In Youell v. Cincinnati Ins. Co., 2018 Ind. App. LEXIS 497 (2018), the Court of Appeals of Indiana considered whether a landlord’s carrier could bring a subrogation claim against a commercial tenant for fire-related damages when the lease, which did not reference subrogation, explicitly required the landlord to maintain fire insurance coverage for the leased premises. The court held that subrogation was barred because the provision requiring the landlord to maintain fire insurance established an agreement to provide both parties with the benefits of insurance. The Youell case establishes that, in Indiana, if the lease explicitly states that the landlord will maintain fire casualty insurance for the building, the lease evidences an agreement by the parties to shift the risk of loss to the insurer. This agreement bars a landlord’s insurance carrier from subrogating against a commercial tenant in the event of a casualty.
In 2013, the building owner, Greg Dotson, began leasing a commercial building to Robert Youell for his tire business, Best One Giant Tire, Inc. (collectively, Youell). The lease agreement required that the landlord maintain fire and extended coverage insurance on the building and the leased premises. The lease also required the tenant to purchase fire and extended coverage insurance for its personal property. The lease did not mention subrogation. Dotson obtained a property insurance policy through Cincinnati Insurance.
In 2015, a fire occurred in the building. Cincinnati Insurance paid Dotson for the loss. In 2017, Cincinnati Insurance filed a subrogation action against Youell seeking to recover what it paid for this loss. Youell filed a motion for judgment on the pleadings on grounds that subrogation was barred because Dotson’s agreement to provide property insurance was for the benefit of both the landlord and tenant. The lower court denied the motion, and Youell filed an interlocutory appeal.
The Court of Appeals recognized Indiana’s precedent stating that if the language of a contract is unambiguous, the parties’ intent will be determined from the four corners of the contract. The court also acknowledged that Indiana courts have adopted a “case-by-case approach” with respect to landlord-tenant subrogation cases. Thus, the question of whether a landlord’s carrier can subrogate against a tenant depends on the reasonable expectations of the parties to a lease as ascertained from the lease as a whole.

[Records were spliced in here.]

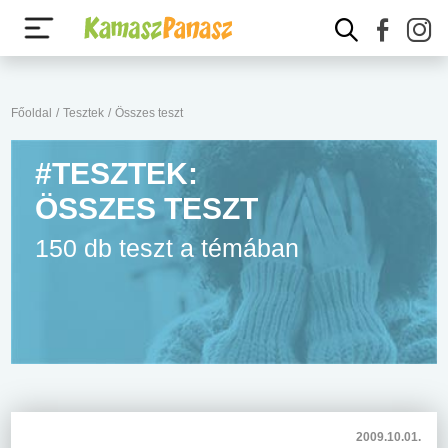
Főoldal
/
Tesztek
/
Összes teszt
#TESZTEK:
ÖSSZES TESZT
150 db teszt a témában
2009.10.01.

Examining the lease agreement between Dotson and Youell, the court found that the lease unambiguously provided that Dotson would insure the building and Youell would insure its personal property inside the building. In addition, the court found that the insurance provision was an agreement to provide both parties with the benefits of the insurance “and expressly allocated the risk of loss in case of fire to insurance.” The court held that a party who agrees to purchase insurance has no cause of action against the party for whose benefit the insurance was intended. Since the rights of the landlord’s subrogated insurance carrier rose no higher than the rights of the landlord, the court held that the landlord’s carrier was barred from subrogating against Youell. Thus, the Court of Appeals reversed the lower court’s decision with an instruction to grant Youell’s motion for judgment on the pleadings.
The Youell case establishes that, in Indiana, a lease provision explicitly requiring the landlord to maintain property insurance may evidence an agreement to shift the risk of loss to insurance, thereby prohibiting a landlord’s insurance carrier from subrogating against a tenant. This case is important to consider when evaluating whether subrogation is viable against an insured’s commercial tenant. While a lease may not explicitly address subrogation, subrogation professionals should review a lease’s insurance provisions to determine if the intent of the lease is to shift the risk of loss to insurance. If so, then the landlord’s carrier will be barred from subrogating against the tenant.